In the US and Canada, RevPAR was up 6%, with many urban markets showing impressive growth in the second quarter.
“Within customer segments, group once again performed extremely well, with revenue rising 10% above 2022,” Capuano said of the US and Canada.
“Business transient revenue also saw strong year-over-year growth, driven by solid average daily rate growth. Leisure transient revenue rose as well, albeit more slowly, as more travellers from the region chose to visit overseas destinations,” he added.
At the end of the quarter, Marriott’s worldwide development pipeline totalled more than 3,100 properties and nearly 547,000 rooms.
More than 240,000 rooms in the pipeline, including approximately 37,000 rooms related to a recent deal with MGM Resorts International, were under construction as of the end of the second quarter.
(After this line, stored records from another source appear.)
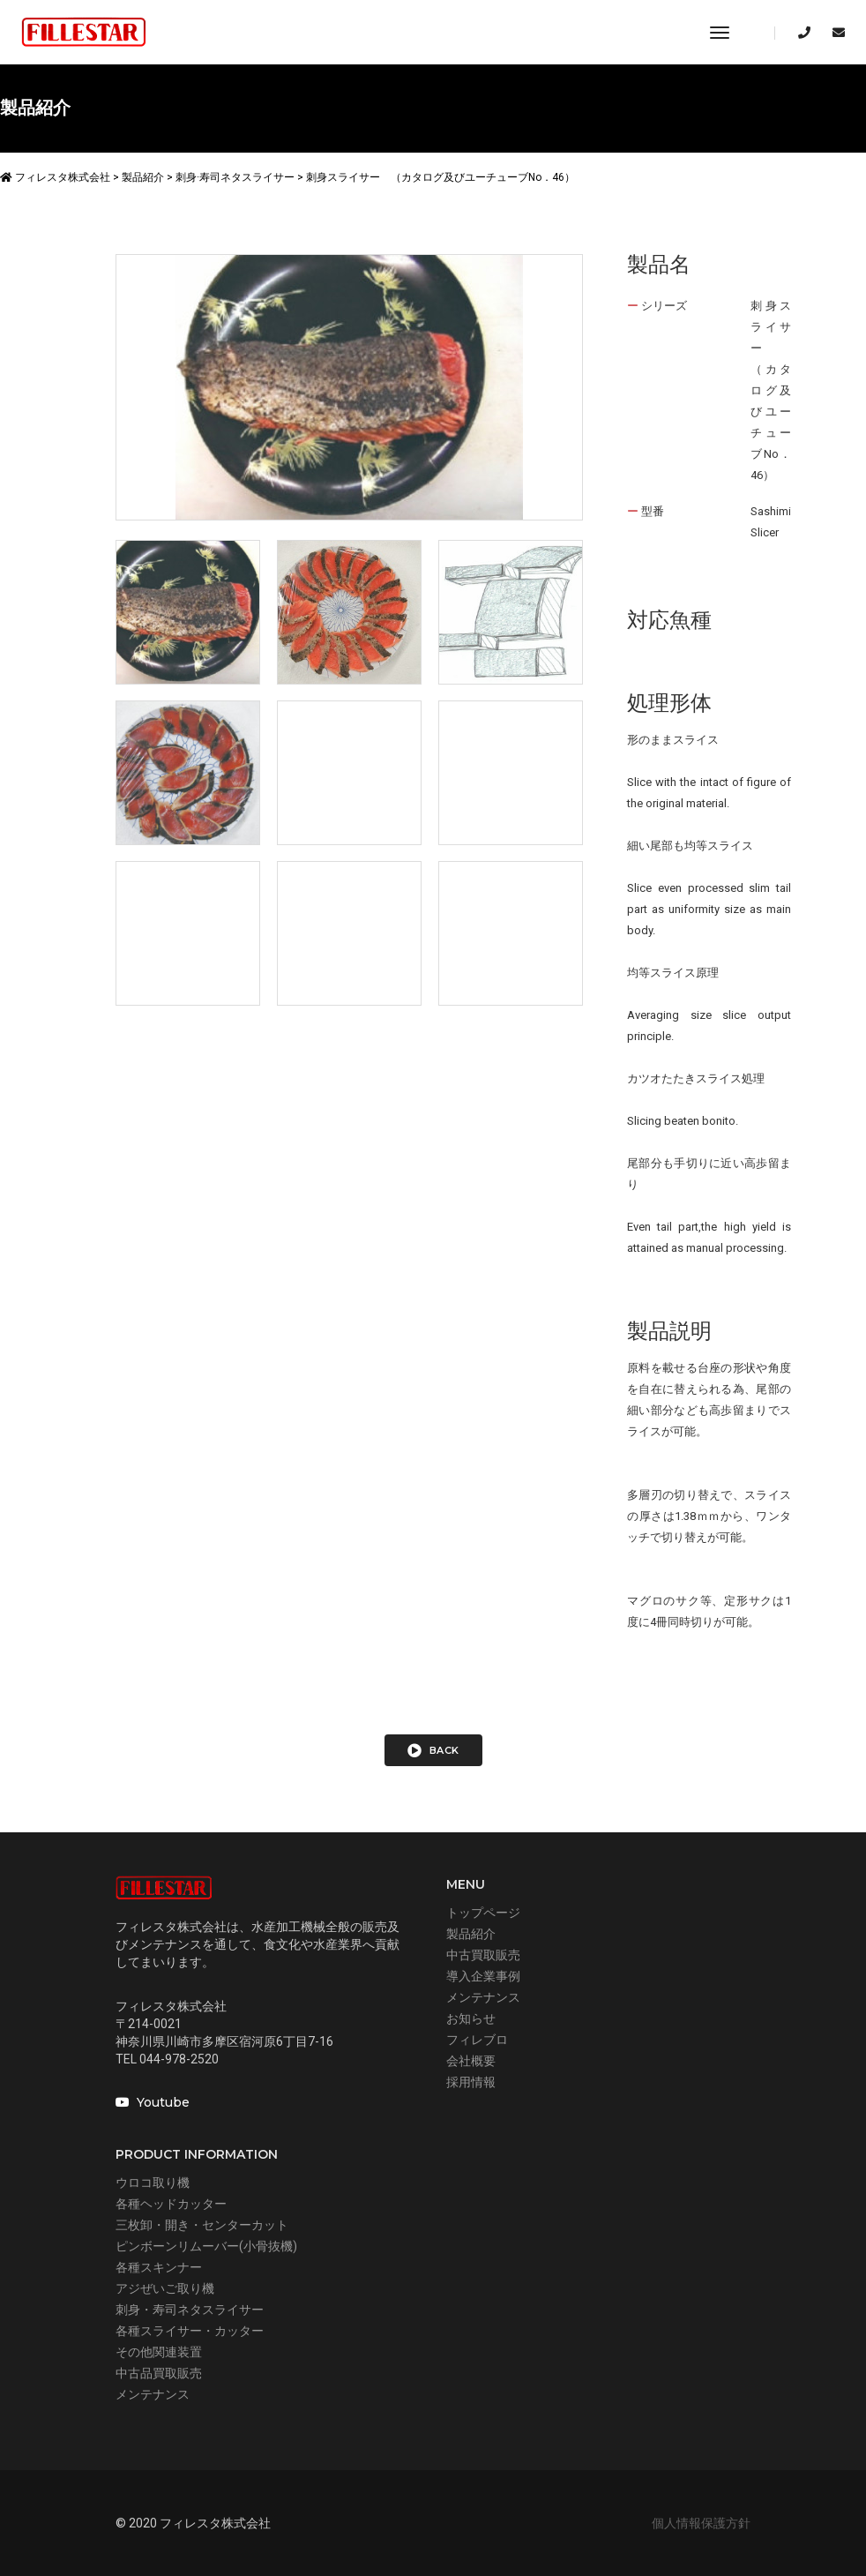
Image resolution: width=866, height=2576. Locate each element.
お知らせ (471, 2018)
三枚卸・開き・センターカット (202, 2225)
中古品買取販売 (159, 2373)
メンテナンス (483, 1997)
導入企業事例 (483, 1976)
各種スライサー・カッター (190, 2331)
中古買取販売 (483, 1955)
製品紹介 (471, 1934)
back (433, 1750)
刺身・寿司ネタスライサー (190, 2310)
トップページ (483, 1913)
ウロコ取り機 (153, 2182)
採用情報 (471, 2082)
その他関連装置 (159, 2352)
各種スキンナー (159, 2267)
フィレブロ (477, 2040)
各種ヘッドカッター (171, 2204)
“Just a few weeks ago, we announced our long-term strategic licensing agreement with MGM Resorts International and the creation of MGM Collection with Marriott Bonvoy,” Capuano said.
“This transaction is consistent with our strategy to pursue deals that meet customer needs, increase our distribution, and enhance the value of Marriott Bonvoy, our powerful loyalty platform.
“We are excited to have 17 iconic MGM Resorts properties available on our robust digital channels beginning later this fall and to dramatically increase our footprint in Las Vegas, an important, high-barrier-to-entry US market. With this deal, our 2023 full year net rooms growth expectation is now 6.4% to 6.7%.”
Capuano remained confident in solid booking trends even with the possibility that conditions could change rapidly.
“We are raising our full year rooms growth and earnings guidance and now expect to return $4.1 billion to $4.5 billion to shareholders in 2023,” he added.